■ Goal of the exercise: What lines of the data below hold "Details"? Show them.

■ Stored data entries:
■ ■ ■ ■ ■ ■ ■

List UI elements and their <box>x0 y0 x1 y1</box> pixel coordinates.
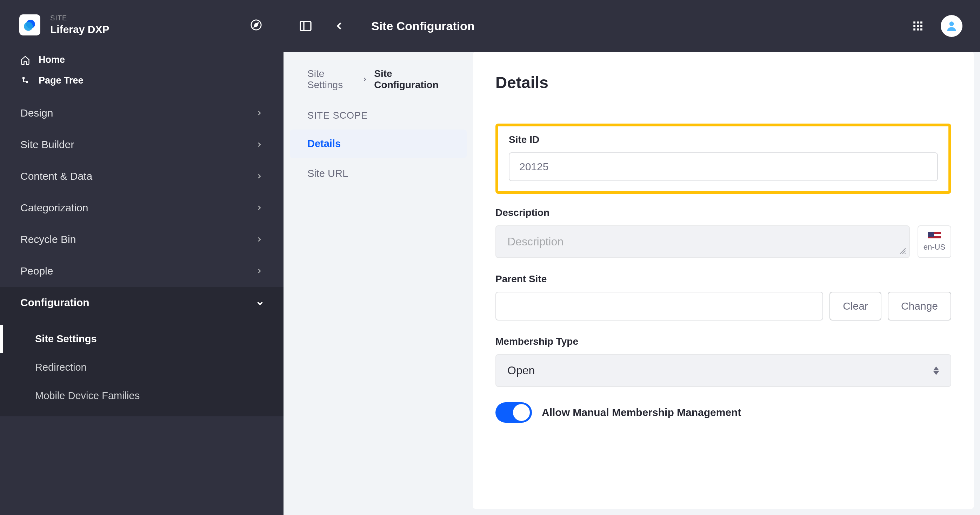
nav-page-tree[interactable]: Page Tree <box>0 70 283 91</box>
panel-toggle-icon[interactable] <box>297 17 314 35</box>
sidebar: SITE Liferay DXP Home Page Tree Design S… <box>0 0 283 515</box>
topbar: Site Configuration <box>283 0 980 52</box>
nav-categorization[interactable]: Categorization <box>0 192 283 223</box>
svg-marker-22 <box>933 371 939 375</box>
svg-rect-5 <box>26 81 28 83</box>
svg-rect-8 <box>913 21 915 24</box>
svg-rect-16 <box>920 29 923 30</box>
svg-point-1 <box>24 22 33 30</box>
site-header: SITE Liferay DXP <box>0 0 283 49</box>
chevron-right-icon <box>255 109 263 117</box>
breadcrumb-parent[interactable]: Site Settings <box>307 68 356 91</box>
home-icon <box>20 55 30 65</box>
svg-marker-21 <box>933 367 939 370</box>
form-heading: Details <box>495 73 951 92</box>
scope-site-url[interactable]: Site URL <box>290 159 467 188</box>
membership-type-select[interactable]: Open <box>495 354 951 387</box>
parent-site-input[interactable] <box>495 292 823 320</box>
chevron-down-icon <box>255 299 263 306</box>
description-label: Description <box>495 207 951 218</box>
site-name: Liferay DXP <box>50 24 239 35</box>
svg-rect-13 <box>920 25 923 27</box>
nav-design[interactable]: Design <box>0 97 283 129</box>
svg-rect-6 <box>300 21 311 31</box>
subnav-site-settings[interactable]: Site Settings <box>0 325 283 353</box>
svg-rect-4 <box>22 77 25 79</box>
site-logo <box>19 14 40 35</box>
membership-type-label: Membership Type <box>495 336 951 347</box>
site-id-label: Site ID <box>509 134 938 145</box>
svg-rect-12 <box>917 25 919 27</box>
apps-grid-icon[interactable] <box>909 17 927 35</box>
select-caret-icon <box>933 367 939 375</box>
chevron-right-icon <box>255 141 263 148</box>
svg-rect-14 <box>913 29 915 30</box>
chevron-right-icon <box>255 267 263 275</box>
svg-rect-11 <box>913 25 915 27</box>
breadcrumb-current: Site Configuration <box>374 68 449 91</box>
nav-home-label: Home <box>38 54 65 65</box>
chevron-right-icon <box>255 236 263 243</box>
parent-site-label: Parent Site <box>495 273 951 285</box>
nav-page-tree-label: Page Tree <box>38 75 84 86</box>
allow-manual-toggle[interactable] <box>495 402 532 423</box>
svg-rect-10 <box>920 21 923 24</box>
nav-people[interactable]: People <box>0 255 283 287</box>
left-column: Site Settings Site Configuration SITE SC… <box>283 52 473 515</box>
subnav-redirection[interactable]: Redirection <box>0 353 283 382</box>
site-id-highlight: Site ID <box>495 124 951 194</box>
svg-marker-3 <box>254 23 258 27</box>
page-tree-icon <box>20 76 30 86</box>
configuration-submenu: Site Settings Redirection Mobile Device … <box>0 319 283 416</box>
description-input[interactable]: Description <box>495 225 910 258</box>
breadcrumb: Site Settings Site Configuration <box>290 66 467 102</box>
compass-icon[interactable] <box>249 18 263 32</box>
nav-site-builder[interactable]: Site Builder <box>0 129 283 160</box>
scope-label: SITE SCOPE <box>290 102 467 128</box>
resize-grip-icon <box>899 247 906 255</box>
site-id-input[interactable] <box>509 152 938 181</box>
chevron-right-icon <box>362 76 368 83</box>
clear-button[interactable]: Clear <box>829 292 881 320</box>
site-kicker: SITE <box>50 14 239 22</box>
allow-manual-label: Allow Manual Membership Management <box>542 407 741 418</box>
nav-configuration[interactable]: Configuration <box>0 287 283 319</box>
svg-rect-9 <box>917 21 919 24</box>
chevron-right-icon <box>255 172 263 180</box>
svg-point-17 <box>950 21 954 26</box>
nav-recycle-bin[interactable]: Recycle Bin <box>0 223 283 255</box>
chevron-right-icon <box>255 204 263 212</box>
svg-rect-15 <box>917 29 919 30</box>
page-title: Site Configuration <box>371 19 475 33</box>
back-icon[interactable] <box>331 17 348 35</box>
scope-details[interactable]: Details <box>290 129 467 158</box>
svg-line-20 <box>905 253 905 254</box>
user-avatar[interactable] <box>941 15 963 37</box>
details-form: Details Site ID Description Description <box>473 52 974 509</box>
nav-content-data[interactable]: Content & Data <box>0 160 283 192</box>
nav-home[interactable]: Home <box>0 49 283 70</box>
us-flag-icon <box>928 232 941 241</box>
subnav-mobile-device-families[interactable]: Mobile Device Families <box>0 382 283 410</box>
change-button[interactable]: Change <box>888 292 951 320</box>
locale-selector[interactable]: en-US <box>918 225 951 258</box>
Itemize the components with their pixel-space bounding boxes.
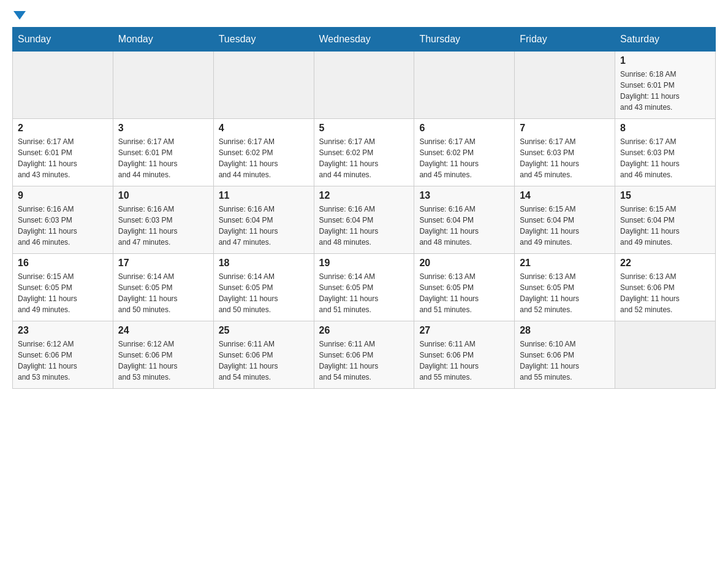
calendar-cell: 1Sunrise: 6:18 AMSunset: 6:01 PMDaylight…: [615, 52, 716, 119]
day-info: Sunrise: 6:14 AMSunset: 6:05 PMDaylight:…: [219, 271, 309, 315]
calendar-cell: 13Sunrise: 6:16 AMSunset: 6:04 PMDayligh…: [414, 186, 515, 254]
calendar-header-sunday: Sunday: [13, 28, 113, 52]
calendar-cell: 2Sunrise: 6:17 AMSunset: 6:01 PMDaylight…: [13, 119, 113, 186]
day-number: 6: [419, 123, 509, 134]
day-info: Sunrise: 6:17 AMSunset: 6:03 PMDaylight:…: [520, 136, 610, 180]
day-number: 24: [118, 325, 208, 336]
day-number: 16: [18, 258, 108, 269]
page-header: [12, 12, 716, 21]
day-info: Sunrise: 6:13 AMSunset: 6:05 PMDaylight:…: [419, 271, 509, 315]
day-number: 14: [520, 190, 610, 201]
day-number: 15: [620, 190, 710, 201]
day-info: Sunrise: 6:16 AMSunset: 6:03 PMDaylight:…: [118, 204, 208, 248]
calendar-cell: 8Sunrise: 6:17 AMSunset: 6:03 PMDaylight…: [615, 119, 716, 186]
day-number: 26: [319, 325, 409, 336]
calendar-header-row: SundayMondayTuesdayWednesdayThursdayFrid…: [13, 28, 716, 52]
calendar-cell: 11Sunrise: 6:16 AMSunset: 6:04 PMDayligh…: [213, 186, 314, 254]
day-info: Sunrise: 6:17 AMSunset: 6:02 PMDaylight:…: [419, 136, 509, 180]
calendar-cell: 17Sunrise: 6:14 AMSunset: 6:05 PMDayligh…: [113, 254, 213, 321]
day-info: Sunrise: 6:10 AMSunset: 6:06 PMDaylight:…: [520, 339, 610, 383]
calendar-cell: 5Sunrise: 6:17 AMSunset: 6:02 PMDaylight…: [314, 119, 414, 186]
calendar-cell: [515, 52, 615, 119]
day-info: Sunrise: 6:17 AMSunset: 6:02 PMDaylight:…: [219, 136, 309, 180]
day-info: Sunrise: 6:11 AMSunset: 6:06 PMDaylight:…: [419, 339, 509, 383]
calendar-header-wednesday: Wednesday: [314, 28, 414, 52]
day-info: Sunrise: 6:16 AMSunset: 6:03 PMDaylight:…: [18, 204, 108, 248]
day-info: Sunrise: 6:11 AMSunset: 6:06 PMDaylight:…: [219, 339, 309, 383]
day-info: Sunrise: 6:16 AMSunset: 6:04 PMDaylight:…: [419, 204, 509, 248]
day-number: 17: [118, 258, 208, 269]
day-number: 5: [319, 123, 409, 134]
day-number: 27: [419, 325, 509, 336]
day-info: Sunrise: 6:18 AMSunset: 6:01 PMDaylight:…: [620, 69, 710, 113]
calendar-cell: 15Sunrise: 6:15 AMSunset: 6:04 PMDayligh…: [615, 186, 716, 254]
calendar-cell: [314, 52, 414, 119]
day-info: Sunrise: 6:14 AMSunset: 6:05 PMDaylight:…: [319, 271, 409, 315]
day-number: 19: [319, 258, 409, 269]
calendar-cell: [13, 52, 113, 119]
calendar-cell: [615, 321, 716, 389]
logo: [12, 12, 26, 21]
day-info: Sunrise: 6:17 AMSunset: 6:02 PMDaylight:…: [319, 136, 409, 180]
day-info: Sunrise: 6:15 AMSunset: 6:05 PMDaylight:…: [18, 271, 108, 315]
calendar-header-friday: Friday: [515, 28, 615, 52]
calendar-cell: 25Sunrise: 6:11 AMSunset: 6:06 PMDayligh…: [213, 321, 314, 389]
calendar-cell: 7Sunrise: 6:17 AMSunset: 6:03 PMDaylight…: [515, 119, 615, 186]
calendar-cell: [113, 52, 213, 119]
calendar-cell: 10Sunrise: 6:16 AMSunset: 6:03 PMDayligh…: [113, 186, 213, 254]
calendar-cell: 16Sunrise: 6:15 AMSunset: 6:05 PMDayligh…: [13, 254, 113, 321]
calendar-header-saturday: Saturday: [615, 28, 716, 52]
day-number: 12: [319, 190, 409, 201]
calendar-cell: 4Sunrise: 6:17 AMSunset: 6:02 PMDaylight…: [213, 119, 314, 186]
day-info: Sunrise: 6:12 AMSunset: 6:06 PMDaylight:…: [118, 339, 208, 383]
calendar-cell: 19Sunrise: 6:14 AMSunset: 6:05 PMDayligh…: [314, 254, 414, 321]
calendar-cell: 9Sunrise: 6:16 AMSunset: 6:03 PMDaylight…: [13, 186, 113, 254]
day-number: 3: [118, 123, 208, 134]
day-number: 10: [118, 190, 208, 201]
day-number: 21: [520, 258, 610, 269]
logo-triangle-icon: [13, 11, 26, 20]
calendar-cell: 12Sunrise: 6:16 AMSunset: 6:04 PMDayligh…: [314, 186, 414, 254]
calendar-cell: [213, 52, 314, 119]
calendar-cell: 26Sunrise: 6:11 AMSunset: 6:06 PMDayligh…: [314, 321, 414, 389]
day-info: Sunrise: 6:17 AMSunset: 6:01 PMDaylight:…: [18, 136, 108, 180]
calendar-cell: 27Sunrise: 6:11 AMSunset: 6:06 PMDayligh…: [414, 321, 515, 389]
day-number: 2: [18, 123, 108, 134]
day-info: Sunrise: 6:17 AMSunset: 6:03 PMDaylight:…: [620, 136, 710, 180]
day-number: 20: [419, 258, 509, 269]
day-info: Sunrise: 6:15 AMSunset: 6:04 PMDaylight:…: [620, 204, 710, 248]
day-info: Sunrise: 6:15 AMSunset: 6:04 PMDaylight:…: [520, 204, 610, 248]
day-info: Sunrise: 6:13 AMSunset: 6:06 PMDaylight:…: [620, 271, 710, 315]
day-number: 11: [219, 190, 309, 201]
calendar-cell: 21Sunrise: 6:13 AMSunset: 6:05 PMDayligh…: [515, 254, 615, 321]
day-info: Sunrise: 6:11 AMSunset: 6:06 PMDaylight:…: [319, 339, 409, 383]
calendar-cell: 18Sunrise: 6:14 AMSunset: 6:05 PMDayligh…: [213, 254, 314, 321]
day-info: Sunrise: 6:12 AMSunset: 6:06 PMDaylight:…: [18, 339, 108, 383]
calendar-cell: 14Sunrise: 6:15 AMSunset: 6:04 PMDayligh…: [515, 186, 615, 254]
calendar-table: SundayMondayTuesdayWednesdayThursdayFrid…: [12, 27, 716, 389]
calendar-week-row: 16Sunrise: 6:15 AMSunset: 6:05 PMDayligh…: [13, 254, 716, 321]
calendar-week-row: 1Sunrise: 6:18 AMSunset: 6:01 PMDaylight…: [13, 52, 716, 119]
calendar-week-row: 9Sunrise: 6:16 AMSunset: 6:03 PMDaylight…: [13, 186, 716, 254]
day-number: 7: [520, 123, 610, 134]
calendar-cell: 20Sunrise: 6:13 AMSunset: 6:05 PMDayligh…: [414, 254, 515, 321]
calendar-cell: [414, 52, 515, 119]
day-number: 28: [520, 325, 610, 336]
day-number: 13: [419, 190, 509, 201]
calendar-cell: 23Sunrise: 6:12 AMSunset: 6:06 PMDayligh…: [13, 321, 113, 389]
day-info: Sunrise: 6:17 AMSunset: 6:01 PMDaylight:…: [118, 136, 208, 180]
day-info: Sunrise: 6:13 AMSunset: 6:05 PMDaylight:…: [520, 271, 610, 315]
day-info: Sunrise: 6:16 AMSunset: 6:04 PMDaylight:…: [219, 204, 309, 248]
calendar-header-monday: Monday: [113, 28, 213, 52]
day-number: 25: [219, 325, 309, 336]
calendar-cell: 28Sunrise: 6:10 AMSunset: 6:06 PMDayligh…: [515, 321, 615, 389]
day-number: 23: [18, 325, 108, 336]
day-info: Sunrise: 6:16 AMSunset: 6:04 PMDaylight:…: [319, 204, 409, 248]
day-number: 1: [620, 55, 710, 66]
calendar-header-thursday: Thursday: [414, 28, 515, 52]
day-number: 8: [620, 123, 710, 134]
day-number: 22: [620, 258, 710, 269]
calendar-cell: 6Sunrise: 6:17 AMSunset: 6:02 PMDaylight…: [414, 119, 515, 186]
day-info: Sunrise: 6:14 AMSunset: 6:05 PMDaylight:…: [118, 271, 208, 315]
calendar-week-row: 23Sunrise: 6:12 AMSunset: 6:06 PMDayligh…: [13, 321, 716, 389]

■ ■ ■ ■ ■ ■ ■

■ Written answer:
form-heading: Details <box>495 73 951 92</box>
scope-details[interactable]: Details <box>290 129 467 158</box>
details-form: Details Site ID Description Description <box>473 52 974 509</box>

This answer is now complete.